When it comes to protecting ocean ecosystems, how important do you think these debt swaps could be?

I think that it is a useful tool, especially as we scale this up. A lot of these small island developing states have pretty high debt loads, often attributable to natural disasters, meaning hurricanes, especially in the Caribbean. For example, on Grenada in 2004, Hurricane Ivan blew through and the damage was something like 200 percent of gross domestic product (GDP). To recover from that, well, the country is going to borrow money. If half of GDP comes from tourism, and then you have the global financial crisis and the tourists don't come, of course then they end up with more debt.

These countries have high debt loads, so we're able to come to them with an idea to help them restructure that debt, redirect the debt service, potentially give a little debt relief. We're asking them to [establish] these new marine protected areas, but then we're creating the cash flow to help pay for them, rather than just saying, "Hey, create these marine protected areas, but good luck in figuring out how to pay for the management of them."

If they were approaching you and eager to get this done, why did it take four years?

A number of reasons. There were a lot of firsts in this deal. It's the first one using loan capital, first one for marine conservation and climate adaptation. It took us some time, to be honest, to raise the $5 million in grant capital. The combination of all of those factors is the reason that it took four years to put the deal together and get it to close.

What other nations do you hope to arrange a debt swap with?

We're looking at a number of deals in the Caribbean. We had some pretty good discussions with the Marshall Islands and Palau [and the Federated States of Micronesia]. Unfortunately, those deals that we were looking at involved buying back U.S. debt that those territories and countries had, and the U.S. makes it really difficult to buy debt back. It actually requires congressional appropriations to cover the discounted portion.

Obviously, Congress is pretty dysfunctional in the U.S., and so the way to make that happen would have been to work through the president's budget.
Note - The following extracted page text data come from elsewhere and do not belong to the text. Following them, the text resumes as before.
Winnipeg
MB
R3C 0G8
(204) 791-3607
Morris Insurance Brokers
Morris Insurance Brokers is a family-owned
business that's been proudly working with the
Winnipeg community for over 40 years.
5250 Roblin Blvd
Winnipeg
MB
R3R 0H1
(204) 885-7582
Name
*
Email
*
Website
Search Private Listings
But with Trump winning, we pretty much realized there would be no way forward for those deals, so we had to walk away from them.

In many of these developing island nations, local fishing close to shore may still be an important part of people's diet. Are you concerned that putting these area off limits will interfere with local ways of life?
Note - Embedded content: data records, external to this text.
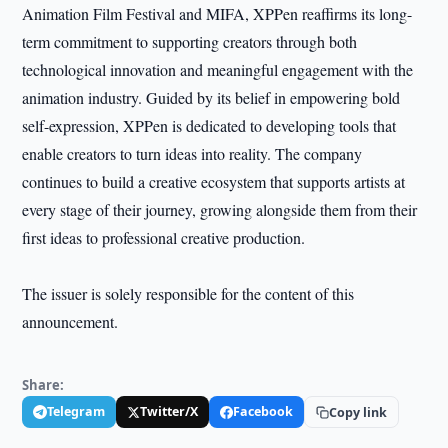
Animation Film Festival and MIFA, XPPen reaffirms its long-
term commitment to supporting creators through both
technological innovation and meaningful engagement with the
animation industry. Guided by its belief in empowering bold
self-expression, XPPen is dedicated to developing tools that
enable creators to turn ideas into reality. The company
continues to build a creative ecosystem that supports artists at
every stage of their journey, growing alongside them from their
first ideas to professional creative production.
The issuer is solely responsible for the content of this
announcement.
Share:
Telegram
Twitter/X
Facebook
Copy link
In the long term, this is going to help protect the fisheries at all levels, and that's because mother nature is incredibly resilient in the oceans. In a true no-take area, a two- to three-year period you get a doubling to tripling of biodiversity and a doubling to tripling of the biomass.
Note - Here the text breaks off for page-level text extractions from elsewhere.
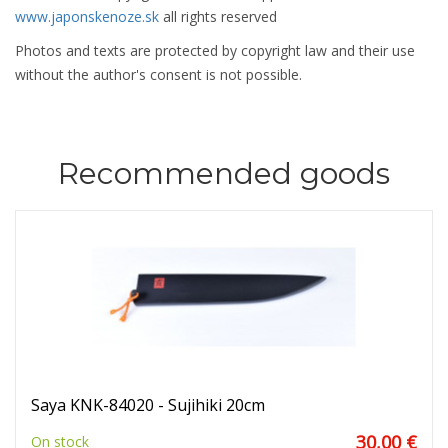
www.japonskenoze.sk
all rights reserved
Photos and texts are protected by copyright law and their use
without the author's consent is not possible.
Recommended goods
Saya KNK-84020 - Sujihiki 20cm
30,00 €
On stock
Of course, fish don't know boundaries, so you get what's called a spillover effect. That means that you're basically creating a fish factory. Yes, you have that two- to three-year period where you're waiting for that recovery, and you need to be cognizant of that and do things to help cover the artisanal fishery folks who may be impacted. But in the long term, this is going to ensure that they are going to be able to continue to catch fish into the future. Even at the commercial level, there is a reason why the tuna can be in Seychelles water—they're feeding. So, we can ensure that they will continue to come through those waters.

From the tourism aspect, if you're coming to the Seychelles, where do you want to snorkel or dive? Where you're going to see the most diversity of fish and the biggest fish. For the Seychelles, 50 percent of GDP comes from tourism, 30 percent comes from the tuna fishery. They're just doing what is going to help protect, over the long term, their economy.

Do you know why they hadn't protected these areas before?

I remember working with the then-minister of finance on this deal, and he said something that really stuck in my mind. He was like, "You know, up until very recently, we used to not think of anything we couldn't see beyond the horizon, even though 95 percent of what we're suppose to be managing is the ocean." So, it was really just a lack of awareness about the need to think about and manage for the long term.

The ocean seems so infinite, and the fact that we're actually making any impact on the ocean has become apparent only recently.